Following intense pressure from the Australian government, ISPs were warned that they had to come up with a solution to online piracy or face a legislative response.
In collaboration with some rightsholders, last month a draft code was tabled by ISPs which centered on a three-strikes style system for dealing with peer-to-peer file-sharers using systems including BitTorrent.
In a response to the code just submitted by the Australasian Music Publishers Association (AMPAL) – which counts EMI Music Publishing, Sony/ATV Music Publishing, Universal Music Publishing and Warner/Chappell Music among its members – the companies accept that the proposals are moving in the right direction but suggest boosting them in a number of ways.
Firstly, in an attempt to plug the so-called ‘incorporation’ loophole, the publishers say that all Internet subscribers should be subjected to the graduated response scheme, not just residential customers. While that suggestion could cause all kinds of problems for businesses and providers of public wi-fi systems, that’s just the tip of the iceberg.
AMPAL says it recognizes that the code requires rightsholders to do their own online monitoring of file-sharers. It’s a practice employed around the world in every jurisdiction where “strikes” systems are in place. However, the publishers would prefer it if the draft code was amped up to the next level.
“The Code does not place a general obligation on ISPs to monitor and detect online copyright infringement,” the publishers write. “AMPAL submits that ideally the Code should include such a duty using ISPs’ monitoring and filtering techniques.”
The publishers don’t elaborate on their demands but even in this form they are troubling to say the least.
While rightsholders currently monitor only file-sharers distributing content without permission, in theory and to meet AMPAL requirements ISPs may have to monitor the activity of all customers. Not only that, the ‘filtering’ aspect would mean that ISPs become much more than mere conduits of information, a real problem for those seeking to avoid being held liable for infringing activity.
But AMPAL’s plans for ISPs go further still. Not only should they be pro-active when it comes to monitoring and warning subscribers, ISPs should also use technology to actively block access to infringing content on other levels.

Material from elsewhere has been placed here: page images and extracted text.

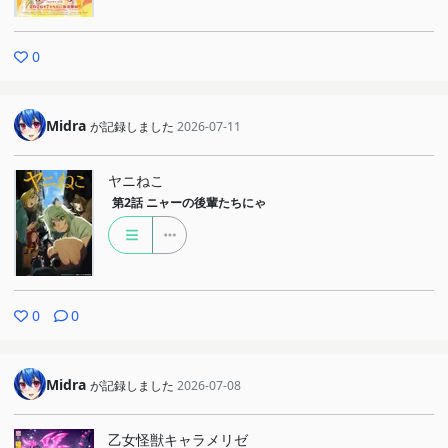
0
Midra
が記録しました
2026-07-11
ヤニねこ
第2話
ニャーの後輩たちにゃ
0
0
Midra
が記録しました
2026-07-08
乙女怪獣キャラメリゼ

“The Code does not require ISPs to block access to infringing material. AMPAL submits that ideally the Code should include provisions obliging ISPs to take such action following provision of the relevant information by Rights Holders and/or following discovery of copyright infringing websites by ISPs’ monitoring and filtering techniques,” the publishers write.
Again, AMPAL provides no elaboration, but on face value these suggestions will horrify ISPs. The premise is that after being told by a rightsholder that specific content is infringing, ISPs should use filtering technology to stop its subscribers from sharing that content. Difficult – if not impossible.
Furthermore, ISPs should be both responsive to rightsholder request and pro-active when it comes to the practice of blocking ‘infringing’ websites. Who decides the criteria for such blocking isn’t detailed, but presumably AMPAL feels well placed to do so and that the ISPs should do its bidding.
When it comes to dealing with subscribers, AMPAL is also seeking penalties for those who persistently disregard infringement notices. The current proposals allow rightholders to request the details of errant subscribers after they get caught sharing content three times, smoothing the way for legal action. But AMPAL wants more.
“AMPAL submits that ideally additional options should be available to Rights Holders in the form of sanctions or mitigation procedures to be imposed on Account Holders,” the publishers write.
“Rights Holders are severely limited in the realistic damages that they can recover. Litigation in this area is costly and difficult particularly for the small to medium enterprises that make up a large proportion of all rights holders.”
Describing the draft code as “an important initial step”, AMPAL says that a revised code to incorporate its demands should be implemented in the future.
“Only with a concerted effort by ISPs, Rights Holders and government can the damaging effects of online copyright infringement be addressed,” the trade group concludes.
Finally, in its submission to the draft code the BBC expresses concern that subscribers could use VPN technology to circumvent the whole system.
“The code is ill equipped to deal with consumers who spoof or mask their IP addresses to avoid detection, behaviour that we believe will increase as a result of an introduction of a notice scheme,” the BBC said.